Document layout analysis data
====================
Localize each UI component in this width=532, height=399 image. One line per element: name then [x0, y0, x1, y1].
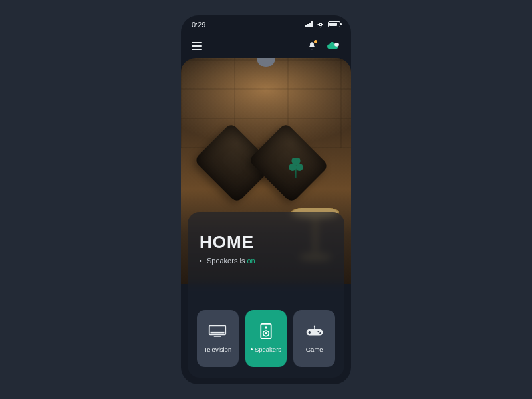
notification-badge	[314, 40, 317, 43]
tile-game[interactable]: Game	[293, 310, 335, 367]
tile-label: Game	[306, 346, 323, 353]
notifications-button[interactable]	[307, 41, 317, 51]
device-tiles: Television Speakers	[197, 310, 335, 367]
camera-notch	[257, 58, 275, 67]
status-time: 0:29	[192, 21, 205, 29]
cellular-icon	[305, 21, 313, 27]
decor-plant	[287, 158, 305, 190]
tile-label: Speakers	[251, 346, 281, 353]
phone-frame: 0:29 HOME	[181, 15, 351, 384]
menu-button[interactable]	[192, 42, 202, 50]
weather-button[interactable]	[326, 41, 340, 51]
tile-label: Television	[203, 346, 231, 353]
device-status-line: • Speakers is on	[200, 257, 332, 265]
status-value: on	[247, 257, 255, 265]
svg-point-13	[314, 325, 315, 327]
status-bar: 0:29	[181, 15, 351, 34]
svg-point-5	[265, 326, 267, 328]
svg-point-11	[317, 331, 319, 333]
battery-icon	[328, 21, 340, 27]
status-prefix: Speakers is	[207, 257, 245, 265]
active-dot-icon	[251, 348, 253, 350]
page-title: HOME	[200, 232, 332, 253]
svg-rect-10	[308, 332, 311, 333]
bullet-icon: •	[200, 257, 202, 265]
app-header	[181, 34, 351, 58]
wifi-icon	[316, 21, 325, 28]
svg-point-12	[319, 332, 321, 334]
svg-point-0	[334, 43, 339, 47]
svg-rect-3	[214, 336, 221, 337]
tile-television[interactable]: Television	[197, 310, 239, 367]
speaker-icon	[257, 323, 275, 339]
tile-speakers[interactable]: Speakers	[245, 310, 287, 367]
svg-rect-2	[211, 332, 225, 334]
tv-icon	[208, 323, 227, 339]
gamepad-icon	[305, 323, 324, 339]
status-indicators	[305, 21, 340, 28]
home-card: HOME • Speakers is on Television	[188, 212, 344, 378]
svg-point-7	[265, 332, 267, 334]
cloud-icon	[326, 41, 340, 51]
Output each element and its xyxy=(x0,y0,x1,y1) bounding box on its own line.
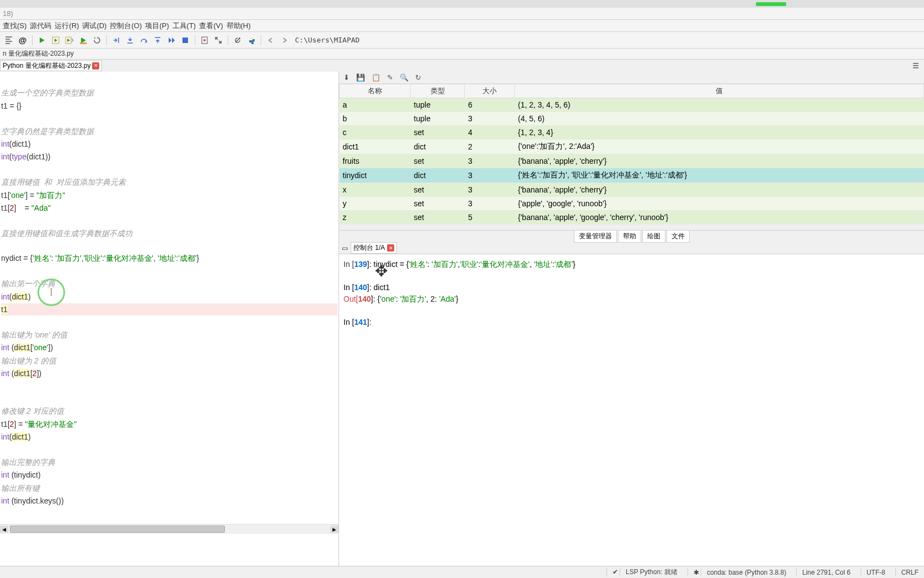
====================
What to work on –
The string "interactable" may appear in the lines of the records above. State how many lines contain it, with no other words.

Task output –
6